Activity — Write all entries out exactly, images excluded.

[Records excerpted from a collection]
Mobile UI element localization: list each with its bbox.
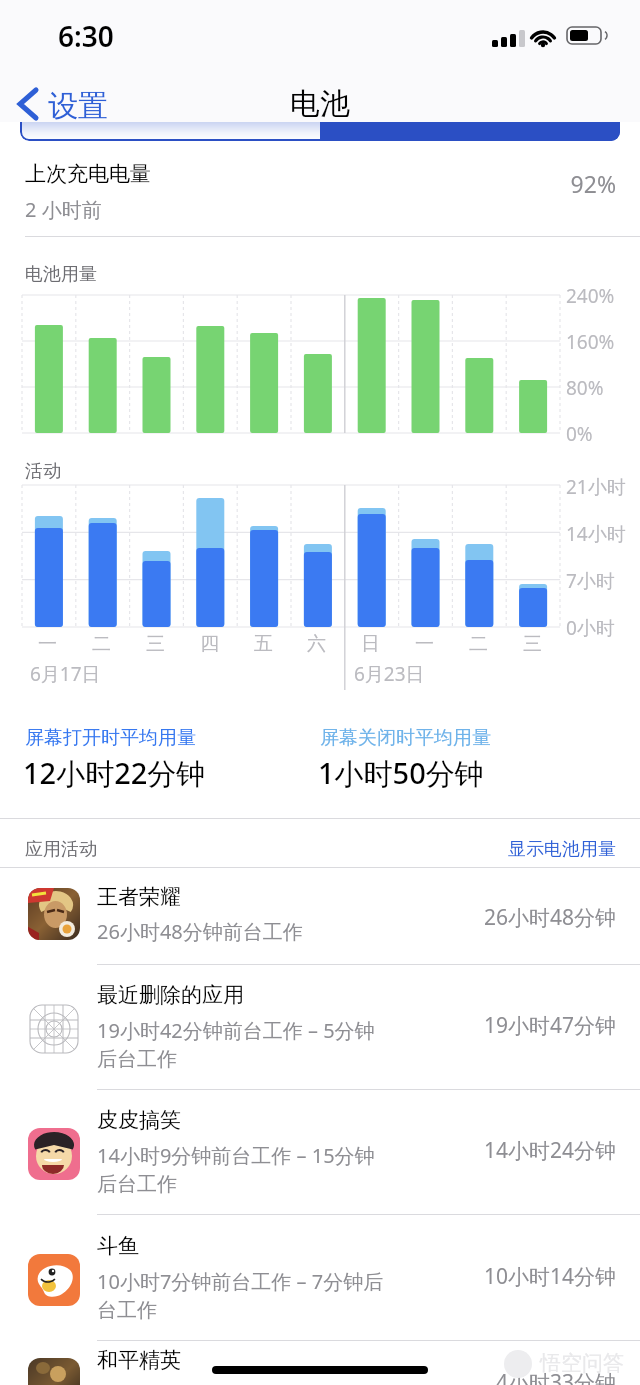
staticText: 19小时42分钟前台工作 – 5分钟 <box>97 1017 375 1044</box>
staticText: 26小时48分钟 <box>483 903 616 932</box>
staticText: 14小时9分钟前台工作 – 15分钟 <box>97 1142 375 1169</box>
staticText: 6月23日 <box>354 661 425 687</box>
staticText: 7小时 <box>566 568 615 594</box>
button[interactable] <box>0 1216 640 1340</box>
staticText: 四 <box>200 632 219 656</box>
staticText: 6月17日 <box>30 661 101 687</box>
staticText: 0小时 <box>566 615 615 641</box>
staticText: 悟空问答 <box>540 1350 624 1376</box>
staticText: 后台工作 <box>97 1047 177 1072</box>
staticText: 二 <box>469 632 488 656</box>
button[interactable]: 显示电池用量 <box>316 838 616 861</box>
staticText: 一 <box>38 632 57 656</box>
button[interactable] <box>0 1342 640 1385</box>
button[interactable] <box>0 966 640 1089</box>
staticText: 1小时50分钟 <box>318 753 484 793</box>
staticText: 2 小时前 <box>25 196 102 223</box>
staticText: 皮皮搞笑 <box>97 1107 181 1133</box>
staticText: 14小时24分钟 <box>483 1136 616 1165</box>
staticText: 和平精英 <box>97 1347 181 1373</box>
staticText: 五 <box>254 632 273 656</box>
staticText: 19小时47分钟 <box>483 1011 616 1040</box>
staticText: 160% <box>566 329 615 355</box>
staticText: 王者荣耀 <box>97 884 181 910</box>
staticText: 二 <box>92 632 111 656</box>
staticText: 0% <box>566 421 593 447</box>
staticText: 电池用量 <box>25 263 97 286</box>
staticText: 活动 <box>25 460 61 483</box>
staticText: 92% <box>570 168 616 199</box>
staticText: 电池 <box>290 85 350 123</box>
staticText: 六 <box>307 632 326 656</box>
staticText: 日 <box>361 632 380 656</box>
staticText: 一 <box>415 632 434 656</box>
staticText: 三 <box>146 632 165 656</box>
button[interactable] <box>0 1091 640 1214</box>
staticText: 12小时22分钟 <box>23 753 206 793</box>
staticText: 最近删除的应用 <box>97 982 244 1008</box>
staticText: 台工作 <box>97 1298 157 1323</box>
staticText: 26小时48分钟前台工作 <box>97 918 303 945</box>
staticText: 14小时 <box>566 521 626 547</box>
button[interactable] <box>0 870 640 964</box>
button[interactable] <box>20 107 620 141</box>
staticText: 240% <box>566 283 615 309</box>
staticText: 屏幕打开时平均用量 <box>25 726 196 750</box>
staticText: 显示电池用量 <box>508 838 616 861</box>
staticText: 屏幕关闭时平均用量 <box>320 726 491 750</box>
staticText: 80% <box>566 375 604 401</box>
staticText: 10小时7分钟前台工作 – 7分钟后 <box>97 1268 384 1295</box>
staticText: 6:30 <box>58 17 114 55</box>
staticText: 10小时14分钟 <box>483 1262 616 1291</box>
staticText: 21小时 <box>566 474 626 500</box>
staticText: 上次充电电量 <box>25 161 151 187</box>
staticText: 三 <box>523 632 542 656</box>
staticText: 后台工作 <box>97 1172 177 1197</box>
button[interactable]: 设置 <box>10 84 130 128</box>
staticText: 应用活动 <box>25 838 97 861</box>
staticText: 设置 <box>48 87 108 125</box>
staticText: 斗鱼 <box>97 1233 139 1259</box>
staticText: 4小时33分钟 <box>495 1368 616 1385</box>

Solution —
Mobile UI element localization: list each with its bbox.
staticText: 19小时42分钟前台工作 – 5分钟 <box>97 1017 375 1044</box>
staticText: 26小时48分钟 <box>483 903 616 932</box>
staticText: 14小时9分钟前台工作 – 15分钟 <box>97 1142 375 1169</box>
staticText: 6月23日 <box>354 661 425 687</box>
staticText: 7小时 <box>566 568 615 594</box>
button[interactable] <box>0 1216 640 1340</box>
staticText: 四 <box>200 632 219 656</box>
staticText: 6月17日 <box>30 661 101 687</box>
staticText: 0小时 <box>566 615 615 641</box>
staticText: 悟空问答 <box>540 1350 624 1376</box>
staticText: 后台工作 <box>97 1047 177 1072</box>
staticText: 二 <box>469 632 488 656</box>
button[interactable]: 显示电池用量 <box>316 838 616 861</box>
staticText: 一 <box>38 632 57 656</box>
button[interactable] <box>0 1342 640 1385</box>
button[interactable] <box>0 966 640 1089</box>
staticText: 1小时50分钟 <box>318 753 484 793</box>
staticText: 2 小时前 <box>25 196 102 223</box>
staticText: 皮皮搞笑 <box>97 1107 181 1133</box>
staticText: 14小时24分钟 <box>483 1136 616 1165</box>
staticText: 和平精英 <box>97 1347 181 1373</box>
staticText: 五 <box>254 632 273 656</box>
staticText: 19小时47分钟 <box>483 1011 616 1040</box>
staticText: 160% <box>566 329 615 355</box>
staticText: 王者荣耀 <box>97 884 181 910</box>
staticText: 二 <box>92 632 111 656</box>
staticText: 0% <box>566 421 593 447</box>
staticText: 电池用量 <box>25 263 97 286</box>
staticText: 活动 <box>25 460 61 483</box>
staticText: 92% <box>570 168 616 199</box>
staticText: 电池 <box>290 85 350 123</box>
staticText: 六 <box>307 632 326 656</box>
staticText: 日 <box>361 632 380 656</box>
staticText: 一 <box>415 632 434 656</box>
staticText: 三 <box>146 632 165 656</box>
button[interactable] <box>0 1091 640 1214</box>
staticText: 12小时22分钟 <box>23 753 206 793</box>
staticText: 最近删除的应用 <box>97 982 244 1008</box>
staticText: 台工作 <box>97 1298 157 1323</box>
staticText: 26小时48分钟前台工作 <box>97 918 303 945</box>
staticText: 14小时 <box>566 521 626 547</box>
button[interactable] <box>0 870 640 964</box>
button[interactable] <box>20 107 620 141</box>
staticText: 240% <box>566 283 615 309</box>
staticText: 屏幕打开时平均用量 <box>25 726 196 750</box>
staticText: 显示电池用量 <box>508 838 616 861</box>
staticText: 屏幕关闭时平均用量 <box>320 726 491 750</box>
staticText: 80% <box>566 375 604 401</box>
staticText: 10小时7分钟前台工作 – 7分钟后 <box>97 1268 384 1295</box>
staticText: 6:30 <box>58 17 114 55</box>
staticText: 10小时14分钟 <box>483 1262 616 1291</box>
staticText: 21小时 <box>566 474 626 500</box>
staticText: 上次充电电量 <box>25 161 151 187</box>
staticText: 三 <box>523 632 542 656</box>
staticText: 后台工作 <box>97 1172 177 1197</box>
button[interactable]: 设置 <box>10 84 130 128</box>
staticText: 应用活动 <box>25 838 97 861</box>
staticText: 设置 <box>48 87 108 125</box>
staticText: 斗鱼 <box>97 1233 139 1259</box>
staticText: 4小时33分钟 <box>495 1368 616 1385</box>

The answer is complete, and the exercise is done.